Refonte du livre IV des codes des assurances

Aujourd’hui, il y a un consensus général selon lequel le cadre assurantiel actuel est devenu caduc et ne sert ni la profession ni les assurés. Lors de la dernière rencontre avec la FNACAM, Othman Khalil El Alamy a annoncé qu’une première mouture du projet de refonte du livre IV du Code des assurances est prête. «La refonte du livre 4 par l’ACAPS est certes un sujet qui suscite beaucoup de débats, mais il faut surtout retenir qu’il apporte des solutions qui vont bénéficier aussi bien aux intermédiaires qu’aux compagnies», a expliqué de son côté Bensalah. Les grandes lignes de ce premier draft ont été présentées aux partenaires du régulateur, à savoir la FMA et la FNACAM. «Nous comptons le mettre dans le circuit, d’ici la fin de l’année, une fois les discussions terminées», a précisé El Alamy.

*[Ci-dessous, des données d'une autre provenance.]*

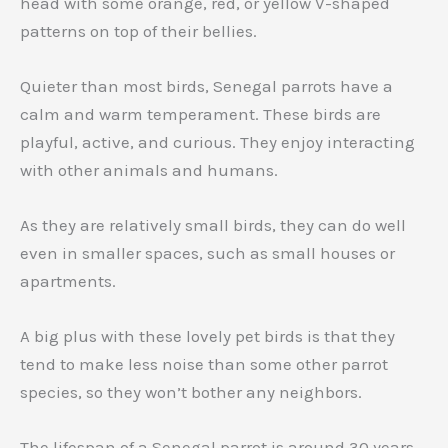
head with some orange, red, or yellow V-shaped
patterns on top of their bellies.
Quieter than most birds, Senegal parrots have a
calm and warm temperament. These birds are
playful, active, and curious. They enjoy interacting
with other animals and humans.
As they are relatively small birds, they can do well
even in smaller spaces, such as small houses or
apartments.
A big plus with these lovely pet birds is that they
tend to make less noise than some other parrot
species, so they won’t bother any neighbors.
The lifespan of a Senegal parrot is around 30 years.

«Le projet que nous proposons entend s’affranchir des contraintes actuelles qui font obstacle au développement du secteur afin de libérer les énergies, aussi bien des entreprises d’assurances que des intermédiaires, pour servir les assurés et l’inclusion financière», a indiqué le président de l’Autorité. Rappelons que ce projet vise la modernisation du cadre de référence pour la distribution des produits d’assurances en tenant compte des évolutions du secteur. Et aussi la mise en place d’un cadre pour la vente en ligne des produits d’assurance. Enfin, l'émergence de la micro-assurance constitue un levier essentiel pour étendre la couverture à un plus grand nombre de personnes.

En ciblant les populations à faibles revenus, la micro-assurance offre une protection financière essentielle face aux aléas de la vie. Les assureurs marocains ont ainsi développé des produits adaptés à ces segments de marché spécifiques, favorisant ainsi l'inclusion financière et le développement économique du pays. «Si la micro-assurance a pris son envol, nous restons très peu présents sur l’affinitaire et sur le développement de certaines garanties que ne peuvent placer les réseaux classiques», a souligné à ce sujet Bensalah.